The mystery has finally been solved. The strange mystifying underwater rings was not the work of aliens or fairies after all. It was the result of poison, biologists said.

"Striking rings of green eelgrass - some of them up to 49 feet (15 meters) wide - can occasionally be spotted in the clear Baltic water off the coast of Denmark's island of Møn," NBC News reported. "The formations were captured in tourist photos in 2008 and again in 2011, sparking the type of speculation that's usually reserved for crop circles."

The circles, however, have "nothing to do with either bomb craters or landing marks for aliens," biologists Marianne Holmer from University of Southern Denmark and Jens Borum from University of Copenhagen explained.

"Nor with fairies, who in the old days got the blame for similar phenomena on land, the fairy rings in lawns being a well known example," Holmer and Borum said in a statement Thursday.

"The biologists concluded that the rings formed because of the radiating pattern in which the eelgrass grows - and dies when exposed to toxins," NBC News reported.

The scientists detected high levels of sulfide, a substance that's poisonous to eelgrass and can build up naturally in a chalky seabed like the one off Møn (or unnaturally when agricultural pollutants enter an ecosystem), in the mud around the eelgrass.

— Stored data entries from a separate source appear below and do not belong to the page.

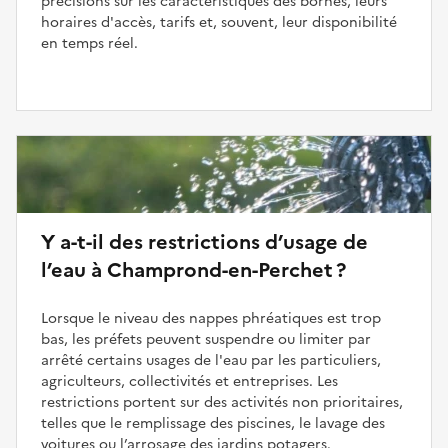
précisions sur les caractéristiques des bornes, leurs
horaires d'accès, tarifs et, souvent, leur disponibilité
en temps réel.
Y a-t-il des restrictions d’usage de
l’eau à Champrond-en-Perchet ?
Lorsque le niveau des nappes phréatiques est trop
bas, les préfets peuvent suspendre ou limiter par
arrêté certains usages de l'eau par les particuliers,
agriculteurs, collectivités et entreprises. Les
restrictions portent sur des activités non prioritaires,
telles que le remplissage des piscines, le lavage des
voitures ou l’arrosage des jardins potagers.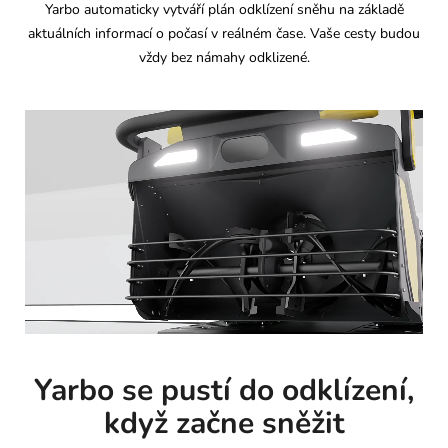
Yarbo automaticky vytváří plán odklízení sněhu na základě
aktuálních informací o počasí v reálném čase. Vaše cesty budou
vždy bez námahy odklizené.
Yarbo se pustí do odklízení,
když začne sněžit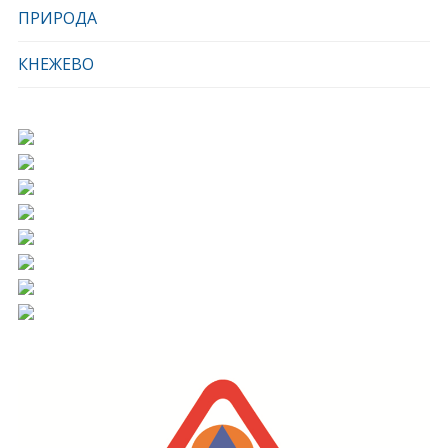
ПРИРОДА
КНЕЖЕВО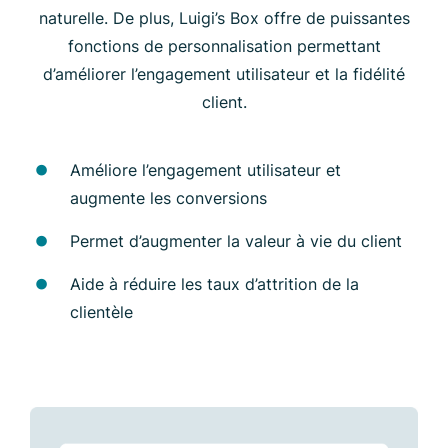
naturelle. De plus, Luigi’s Box offre de puissantes
fonctions de personnalisation permettant
d’améliorer l’engagement utilisateur et la fidélité
client.
Améliore l’engagement utilisateur et
augmente les conversions
Permet d’augmenter la valeur à vie du client
Aide à réduire les taux d’attrition de la
clientèle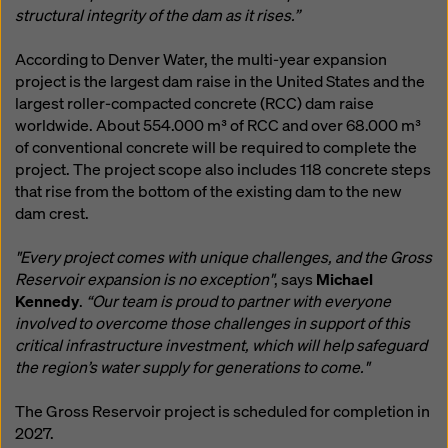
structural integrity of the dam as it rises.”
According to Denver Water, the multi-year expansion
project is the largest dam raise in the United States and the
largest roller-compacted concrete (RCC) dam raise
worldwide. About 554.000 m³ of RCC and over 68.000 m³
of conventional concrete will be required to complete the
project. The project scope also includes 118 concrete steps
that rise from the bottom of the existing dam to the new
dam crest.
"Every project comes with unique challenges, and the Gross
Reservoir expansion is no exception"
, says
Michael
Kennedy
.
“Our team is proud to partner with everyone
involved to overcome those challenges in support of this
critical infrastructure investment, which will help safeguard
the region’s water supply for generations to come."
The Gross Reservoir project is scheduled for completion in
2027.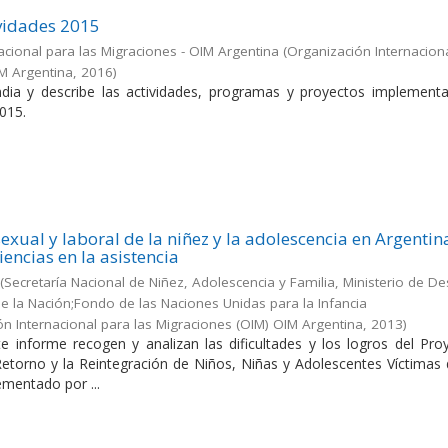
vidades 2015
acional para las Migraciones - OIM Argentina
(
Organización Internacion
IM Argentina
,
2016
)
dia y describe las actividades, programas y proyectos implement
015.
exual y laboral de la niñez y la adolescencia en Argentin
iencias en la asistencia
(
Secretaría Nacional de Niñez, Adolescencia y Familia, Ministerio de De
 de la Nación;Fondo de las Naciones Unidas para la Infancia
ón Internacional para las Migraciones (OIM) OIM Argentina
,
2013
)
e informe recogen y analizan las dificultades y los logros del Pro
 Retorno y la Reintegración de Niños, Niñas y Adolescentes Víctimas
ementado por ...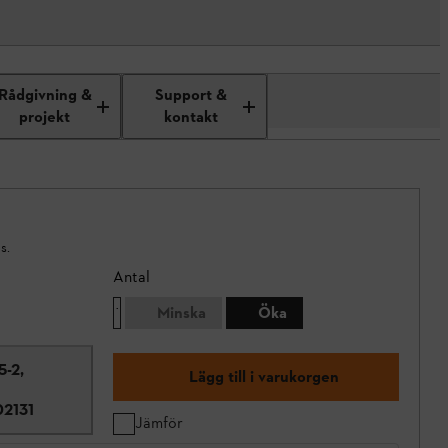
Rådgivning &
Support &
projekt
kontakt
s.
Antal
Minska
Öka
5-2,
Lägg till i varukorgen
2131
Jämför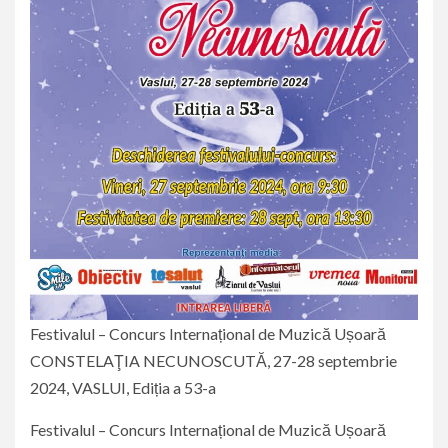
Festivalul – Concurs Internațional de Muzică Ușoară
CONSTELAŢIA NECUNOSCUTĂ, 27-28 septembrie
2024, VASLUI, Ediția a 53-a
Festivalul – Concurs Internațional de Muzică Ușoară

"Most mud gets washed away from the barren, chalky seabed, but like trees trap soil on an exposed hillside, eelgrass plants trap the mud," Holmer and Borum explained. "And therefore there will be a high concentration of sulfide-rich mud among the eelgrass plants."

Though it might resemble a type of seaweed, eelgrass is actually a flowering plant. Circle-shaped colonies are created when it grows and expands outward in all directions.

Although old plants at the heart of the colonies drop dead, healthy adult eelgrass plants seem to be able to withstand the sulfide in their environment, the researchers said.

"The result is an exceptional circular shape, where only the rim of the circle survives - like fairy rings in a lawn," Holmer and Borum added.

Scientists have long been puzzled about other fairy circles on land. "A famous example can be found in the desert grasslands of Namibia in southern Africa, where researchers have offered up a wide range of explanations for the vast field of circular patches, from ants and termites to gas seeps and resource competition," NBC News reported.

The explanation for the eelgrass fair rings is detailed in this month's edition of the journal Marine Biology.